[Task goal]: Each line from the one that contains "Standard range" to the last line of the records below must be restated word for word.

[Opening Records supplied section]

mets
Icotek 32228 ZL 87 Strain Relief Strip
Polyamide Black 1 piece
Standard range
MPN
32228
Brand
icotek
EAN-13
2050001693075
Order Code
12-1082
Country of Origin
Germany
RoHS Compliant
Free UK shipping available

[Closing Records supplied section]

[Problem solution]:
Standard range
MPN
32228
Brand
icotek
EAN-13
2050001693075
Order Code
12-1082
Country of Origin
Germany
RoHS Compliant
Free UK shipping available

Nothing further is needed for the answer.